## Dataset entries
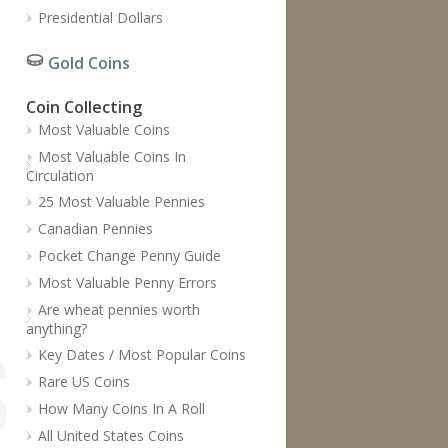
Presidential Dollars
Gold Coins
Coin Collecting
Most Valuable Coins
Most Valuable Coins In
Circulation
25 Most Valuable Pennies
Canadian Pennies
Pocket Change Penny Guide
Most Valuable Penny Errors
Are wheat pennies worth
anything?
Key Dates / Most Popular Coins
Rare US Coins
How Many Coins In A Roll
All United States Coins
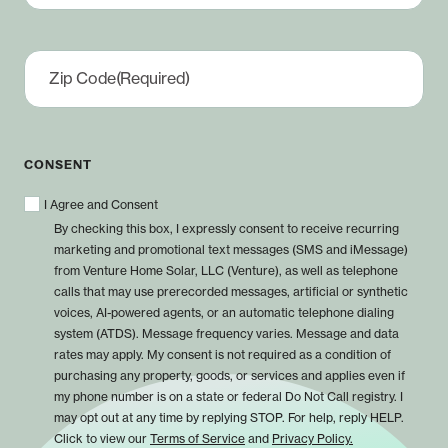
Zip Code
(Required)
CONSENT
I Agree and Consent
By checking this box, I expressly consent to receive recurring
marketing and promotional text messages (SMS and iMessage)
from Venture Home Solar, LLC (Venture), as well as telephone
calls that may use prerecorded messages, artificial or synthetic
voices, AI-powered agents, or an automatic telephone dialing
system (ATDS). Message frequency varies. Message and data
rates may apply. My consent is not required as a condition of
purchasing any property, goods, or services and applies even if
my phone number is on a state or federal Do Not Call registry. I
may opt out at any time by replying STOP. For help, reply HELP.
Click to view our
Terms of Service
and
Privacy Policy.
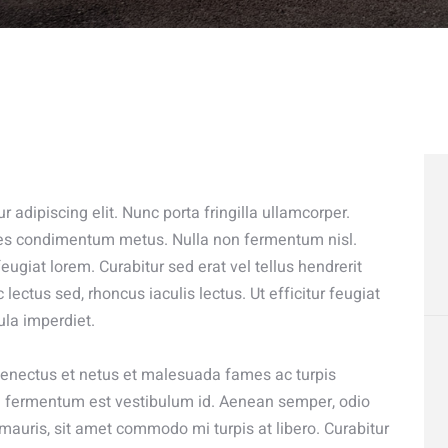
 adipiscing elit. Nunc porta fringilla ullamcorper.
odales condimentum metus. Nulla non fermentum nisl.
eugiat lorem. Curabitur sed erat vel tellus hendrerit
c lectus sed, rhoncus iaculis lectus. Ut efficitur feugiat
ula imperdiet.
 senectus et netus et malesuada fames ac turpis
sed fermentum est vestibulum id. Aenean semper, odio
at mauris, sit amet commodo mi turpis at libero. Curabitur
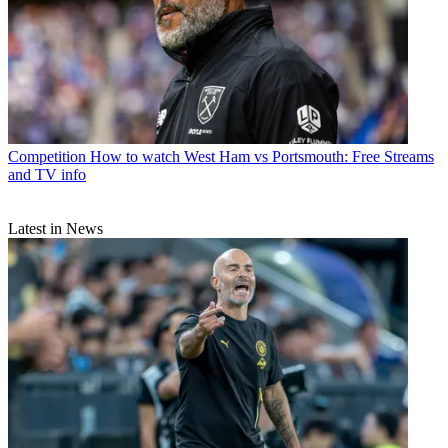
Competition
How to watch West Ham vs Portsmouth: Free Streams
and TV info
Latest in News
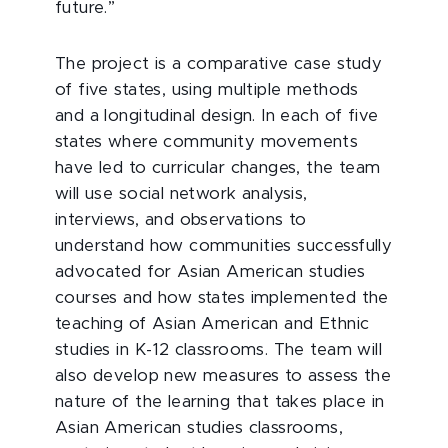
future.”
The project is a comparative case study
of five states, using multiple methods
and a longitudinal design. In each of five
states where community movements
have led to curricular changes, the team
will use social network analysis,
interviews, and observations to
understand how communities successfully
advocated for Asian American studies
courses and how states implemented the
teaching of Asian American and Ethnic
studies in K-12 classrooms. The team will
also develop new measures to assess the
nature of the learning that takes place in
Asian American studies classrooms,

...

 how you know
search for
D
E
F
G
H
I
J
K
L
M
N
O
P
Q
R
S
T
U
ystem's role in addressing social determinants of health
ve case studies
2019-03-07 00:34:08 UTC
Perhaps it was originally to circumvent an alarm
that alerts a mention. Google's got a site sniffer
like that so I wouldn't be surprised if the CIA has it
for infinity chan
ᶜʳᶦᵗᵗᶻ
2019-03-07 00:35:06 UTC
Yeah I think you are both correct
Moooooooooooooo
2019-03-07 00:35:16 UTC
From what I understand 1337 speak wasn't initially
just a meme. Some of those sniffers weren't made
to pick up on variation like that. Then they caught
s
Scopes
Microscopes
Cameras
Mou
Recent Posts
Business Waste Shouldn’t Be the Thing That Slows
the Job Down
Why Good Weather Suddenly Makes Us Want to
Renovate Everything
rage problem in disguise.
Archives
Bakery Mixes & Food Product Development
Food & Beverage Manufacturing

...

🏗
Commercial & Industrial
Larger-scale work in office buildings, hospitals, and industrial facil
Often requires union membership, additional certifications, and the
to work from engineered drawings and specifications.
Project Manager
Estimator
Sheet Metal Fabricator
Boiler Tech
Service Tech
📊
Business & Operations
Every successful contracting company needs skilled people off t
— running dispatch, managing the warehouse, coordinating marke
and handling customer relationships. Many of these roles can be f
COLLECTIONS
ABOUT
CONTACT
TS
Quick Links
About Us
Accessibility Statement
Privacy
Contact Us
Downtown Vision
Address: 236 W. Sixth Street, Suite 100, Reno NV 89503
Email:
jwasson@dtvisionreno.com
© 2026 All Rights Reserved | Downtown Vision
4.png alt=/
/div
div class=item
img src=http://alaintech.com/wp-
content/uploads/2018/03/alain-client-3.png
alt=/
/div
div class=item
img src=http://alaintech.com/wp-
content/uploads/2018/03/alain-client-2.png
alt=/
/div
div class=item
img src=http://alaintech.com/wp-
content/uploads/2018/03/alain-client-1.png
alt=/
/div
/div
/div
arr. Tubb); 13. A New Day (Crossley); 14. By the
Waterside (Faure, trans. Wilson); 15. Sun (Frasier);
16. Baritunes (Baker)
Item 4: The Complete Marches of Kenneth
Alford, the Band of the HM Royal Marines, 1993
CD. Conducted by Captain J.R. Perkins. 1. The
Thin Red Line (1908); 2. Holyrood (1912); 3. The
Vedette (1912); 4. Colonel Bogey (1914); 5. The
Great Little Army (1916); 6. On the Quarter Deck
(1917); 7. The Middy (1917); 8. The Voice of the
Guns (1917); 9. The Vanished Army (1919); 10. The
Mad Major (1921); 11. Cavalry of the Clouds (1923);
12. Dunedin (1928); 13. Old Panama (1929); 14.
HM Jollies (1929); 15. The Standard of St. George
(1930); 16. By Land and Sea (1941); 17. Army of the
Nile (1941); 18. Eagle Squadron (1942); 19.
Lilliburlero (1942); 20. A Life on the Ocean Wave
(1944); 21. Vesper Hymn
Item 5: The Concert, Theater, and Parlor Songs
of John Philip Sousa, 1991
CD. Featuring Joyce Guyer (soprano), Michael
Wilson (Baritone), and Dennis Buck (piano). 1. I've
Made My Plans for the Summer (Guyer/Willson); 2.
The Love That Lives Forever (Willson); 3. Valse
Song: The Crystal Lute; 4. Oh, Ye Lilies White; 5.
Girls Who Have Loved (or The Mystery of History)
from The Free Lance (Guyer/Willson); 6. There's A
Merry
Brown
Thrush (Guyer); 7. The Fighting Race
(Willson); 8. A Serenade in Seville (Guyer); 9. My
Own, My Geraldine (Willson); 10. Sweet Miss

## TASK TO CARRY OUT
Nothing outside the stretch above, from the line with "calls that may" through the line with "odales condimentum metus.", is set down. Transcribe that stretch exactly, ends included, but not its pictures.

## RESPONSE TO THIS TASK
calls that may use prerecorded messages, artificial or synthetic
voices, AI-powered agents, or an automatic telephone dialing
system (ATDS). Message frequency varies. Message and data
rates may apply. My consent is not required as a condition of
purchasing any property, goods, or services and applies even if
my phone number is on a state or federal Do Not Call registry. I
may opt out at any time by replying STOP. For help, reply HELP.
Click to view our
Terms of Service
and
Privacy Policy.
 adipiscing elit. Nunc porta fringilla ullamcorper.
odales condimentum metus. Nulla non fermentum nisl.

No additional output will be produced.